Chapter 8 high-performance Server programming in Linux (high-performance server program framework)

Source: Internet
Author: User
Tags epoll

Chapter 8 high-performance Server programming in Linux (high-performance server program framework)
8. High-performance server program framework


The server is reconstructed into three main modules:
IO processing unit. Four IO models and two efficient event processing modes.
Logical unit. Two Efficient concurrency modes.
Storage unit. (Not discussed for the moment)


IO model:
Blocking IO
Non-blocking IO
IO multiplexing // programs block IO multiplexing system calls, but can listen to multiple IO events at the same time.
SIGIO signal // The signal triggers the read/write readiness event. The user program performs the read/write operation and the program is not blocked.
Asynchronous IO // The kernel executes the read/write operation and triggers the read/write completion event. The program is not blocked.


Two Efficient event processing modes:
The server usually processes three types of events: IO events, signal events, and scheduled events.
The synchronous IO model is usually used to implement the Reactor mode, and the asynchronous IO model is used to implement the Proactor mode.


Reactor mode:
The workflow of the Reactor Mode Implemented by synchronous I/O model (taking epoll_wait as an example:
1. The main thread registers the read-ready event on the socket to the epoll kernel event table.
2. The main thread calls epoll_wait to wait for data on the socket to be readable.
3. When data is readable on the socket, epoll_wait notifies the main thread. The main thread puts the socket readable event into the request queue.
4. The working thread sleeping on the Request queue is awakened. It reads data from the socket, processes the customer request, and registers the write-ready event on the socket in the epoll kernel event table.
5. The main thread calls epoll_wait and waits for the socket to be writable.
6. When the socket is writable, epoll_wait notifies the main thread. The main thread puts the socket writable event into the request queue.
7. A worker thread sleeping in the Request queue is awakened. It writes the result of the server processing the customer request to the socket.


After a worker thread extracts an event from the queue, it reads and writes data and processes the request according to whether the event is readable or writable. Therefore, in the Reactor mode, there is no need to distinguish between the so-called "read worker thread" and "Write worker thread ".




Proactor mode:
Unlike the Reactor mode, the Proactor mode delivers all IO operations to the main thread and kernel for processing, and the worker thread is only responsible for the business logic.
(Take aio_read and aio_write as examples) workflow:
1. The main thread calls the aio_read function to register the read completion event on the socket with the kernel and tell the kernel user the location of the read buffer, and how to notify the application when the read operation is complete (here, the signal is used as an example. For more information, see the sigevent man manual)
2. The main thread continues to process other logic.
3. When the data on the socket is read into the user buffer, the kernel sends a signal to the application to notify the application that the data is available.
4. The signal processing function pre-defined by the application selects a working thread to process customer requests.

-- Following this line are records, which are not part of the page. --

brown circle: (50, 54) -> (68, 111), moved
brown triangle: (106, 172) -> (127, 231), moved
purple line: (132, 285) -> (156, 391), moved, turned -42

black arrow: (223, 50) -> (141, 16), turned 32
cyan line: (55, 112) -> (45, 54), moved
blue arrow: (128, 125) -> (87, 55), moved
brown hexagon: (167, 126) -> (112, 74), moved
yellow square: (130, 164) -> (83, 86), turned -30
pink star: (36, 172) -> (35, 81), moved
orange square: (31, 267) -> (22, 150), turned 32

After the worker thread finishes processing the client request, it calls the aio_write function to register the write completion event on the socket to the kernel and tells the kernel user to write the buffer location, and how to notify the application when the write operation is complete (take the signal as an example)
5. The main thread continues to process other logic.
6. When data in the user buffer is written to a socket, the kernel sends a signal to the application to notify the application that the data has been sent.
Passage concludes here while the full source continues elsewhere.